Mawar mengkritik sekaligus memuji pengadeganan tersebut. Karena menurutnya, dalam usia remaja ketika seseorang memiliki rasa penasaran yang tinggi, semakin dikekang semakin ia akan berusaha untuk mencoba melakukannya. Sebaiknya, pesantren tidak serta melarang tapi juga perlu memberikan edukasi dan alasan kenapa sesuatu itu boleh atau tidak untuk dilakukan.

Namun, ada juga santriwati lain sebut saja Melati, berpendapat yang berbeda dan sedikit banyak menyanggah pendapat Mawar. Menurut Melati, kepatuhan perempuan terhadap orang tua adalah sebuah bakti. Dan tidak sepantasnya, kita melawan keinginan orang tua. Ia masih berkeyakinan bahwa pengalaman dan keilmuan orang tua, membawa kebaikan dalam setiap keputusannya.
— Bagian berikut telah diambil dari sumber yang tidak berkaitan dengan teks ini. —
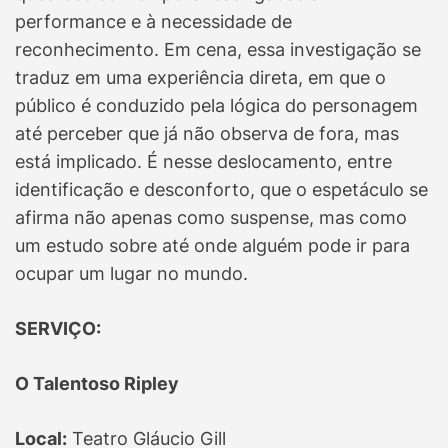
performance e à necessidade de
reconhecimento. Em cena, essa investigação se
traduz em uma experiência direta, em que o
público é conduzido pela lógica do personagem
até perceber que já não observa de fora, mas
está implicado. É nesse deslocamento, entre
identificação e desconforto, que o espetáculo se
afirma não apenas como suspense, mas como
um estudo sobre até onde alguém pode ir para
ocupar um lugar no mundo.
SERVIÇO:
O Talentoso Ripley
Local:
Teatro Gláucio Gill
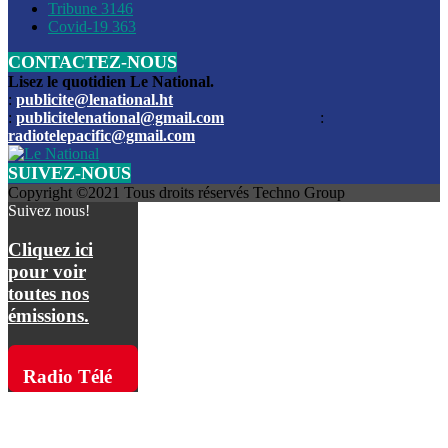
Les funérailles du journaliste Jimmy Jean tué lors de l’atta
Tribune
3146
par les bandits
Covid-19
363
CONTACTEZ-NOUS
Des échanges de tirs entre les forces de l’ordre et des ban
signalés, mercredi
Lisez le quotidien Le National.
:
publicite@lenational.ht
:
publicitelenational@gmail.com
:
L’ancien directeur general de la police nationale d’Haiti, M
radiotelepacific@gmail.com
a été intronisé, mardi
SUIVEZ-NOUS
L’ex député Prophane Victor sous les verrous de la PNH. Il a
Copyright ©2021 Tous droits réservés Techno Group
dimanche par la DCPJ
Suivez nous!
Plus de 700 nouveaux policiers ont été gradués, vendredi, 
Cliquez ici
de Police nationale d’Haiti
pour voir
toutes nos
Le gouvernement américain a décidé de rembourser les fr
émissions.
dossier pour près de 100.000 migrants
La commission municipale de Pétion-Ville informe avoir pri
Radio Télé
mesures pour renforcer la sécurité
Pacific sur
L’Administration fédérale de l’Aviation (FAA) a atténué l’int
vols vers Haïti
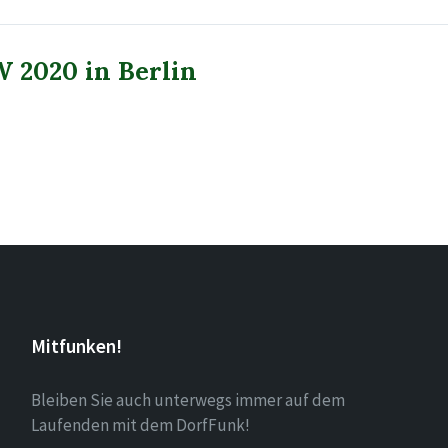
W 2020 in Berlin
Mitfunken!
Bleiben Sie auch unterwegs immer auf dem
Laufenden mit dem DorfFunk!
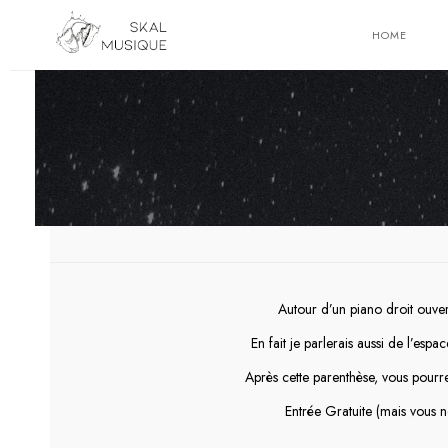
HOME
Autour d’un piano droit ouver
En fait je parlerais aussi de l’es
Après cette parenthèse, vous pourr
Entrée Gratuite (mais vous n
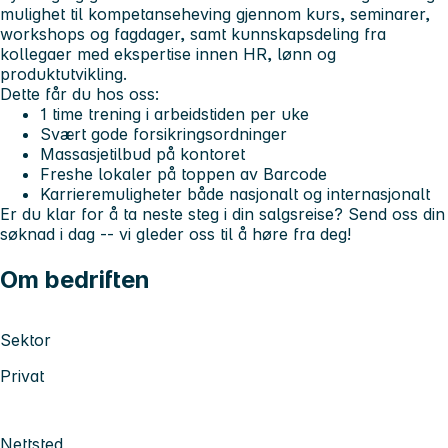
mulighet til kompetanseheving gjennom kurs, seminarer,
workshops og fagdager, samt kunnskapsdeling fra
kollegaer med ekspertise innen HR, lønn og
produktutvikling.
Dette får du hos oss:
1 time trening i arbeidstiden per uke
Svært gode forsikringsordninger
Massasjetilbud på kontoret
Freshe lokaler på toppen av Barcode
Karrieremuligheter både nasjonalt og internasjonalt
Er du klar for å ta neste steg i din salgsreise? Send oss din
søknad i dag -- vi gleder oss til å høre fra deg!
Om bedriften
Sektor
Privat
Nettsted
Saya yang duduk manis di deretan kursi sebelah kanan, turut larut dalam diskusi tersebut. Saya sangat salut melihat keberanian para santri mengeluarkan pendapatnya dengan gagah berani tapi tetap santun.  Mereka bisa saling sanggah opini dan mewujudkan diskusi yang sehat.

Pun sikap bijaksana ditunjukkan oleh rektor kampus (pesantren) tersebut, yang betul-betul memberikan tempat seluas-luasnya bagi para santrinya untuk berpendapat. Dan dikatakan oleh sang rektor, ini adalah pengalaman baru bagi para santri menonton film dan dibahas secara bersama-sama secara terbuka dari keilmuan dan subjektivitas masing-masing.

Para pemateri dan pemandu diskusi/FFB
Para pemateri dan pemandu diskusi/FFB

Apa manfaatnya bagi saya pribadi ketika mengamati respons estetik?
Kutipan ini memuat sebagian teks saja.